A personal training contract template gives online coaches a clear agreement to put in place before coaching starts - covering scope, payment, cancellation, liability, and how client data is handled. This guide walks the core clauses line by line, the online-specific ones most templates miss, and how to e-sign the contract during onboarding so no client ever starts unsigned.

By Markus Evers · Updated June 2026

the short answer

A personal training contract template should define scope, term, payment and billing, cancellation and refunds, late payment, liability and assumption of risk, medical-scope limits, confidentiality and data handling, intellectual property, and termination. Online coaches need a few extra clauses for remote work - no in-person supervision, communication and response-time expectations, recording consent, time zone, and pause or freeze rules. The contract goes out first in onboarding, the client e-signs it, and you store a dated copy both sides keep.

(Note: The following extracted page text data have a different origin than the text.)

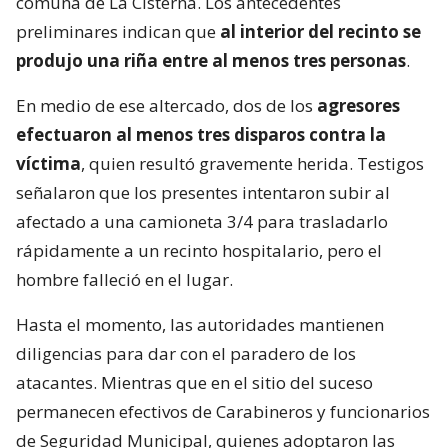
comuna de La Cisterna. Los antecedentes
preliminares indican que
al interior del recinto se
produjo una riña entre al menos tres personas
.
En medio de ese altercado, dos de los
agresores
efectuaron al menos tres disparos contra la
víctima
, quien resultó gravemente herida. Testigos
señalaron que los presentes intentaron subir al
afectado a una camioneta 3/4 para trasladarlo
rápidamente a un recinto hospitalario, pero el
hombre falleció en el lugar.
Hasta el momento, las autoridades mantienen
diligencias para dar con el paradero de los
atacantes. Mientras que en el sitio del suceso
permanecen efectivos de Carabineros y funcionarios
de Seguridad Municipal, quienes adoptaron las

This article is general information for coaches, not legal advice. Contract law varies by country and state, and a template is a starting point, not a substitute for an attorney who can review your agreement for your situation.

why it matters

Why every online coach needs a contract.

A contract is not about distrust. It is the document that turns a friendly arrangement into a clear, repeatable agreement, so that when something unusual happens - a missed payment, a request for a refund, a client who wants to share your program with a friend - you both already know the answer. Without one, every edge case becomes a negotiation, and the coach almost always loses time, money, or goodwill in the process.

Online coaches arguably need a contract more than in-person trainers, not less. You are coaching someone you may never meet, who trains unsupervised, in a different city or country, often in a different time zone. The contract is where you set expectations about how you communicate, how fast you reply, what the coaching covers, and what it does not. It belongs at the very start of your client onboarding flow, signed before the first program ever lands.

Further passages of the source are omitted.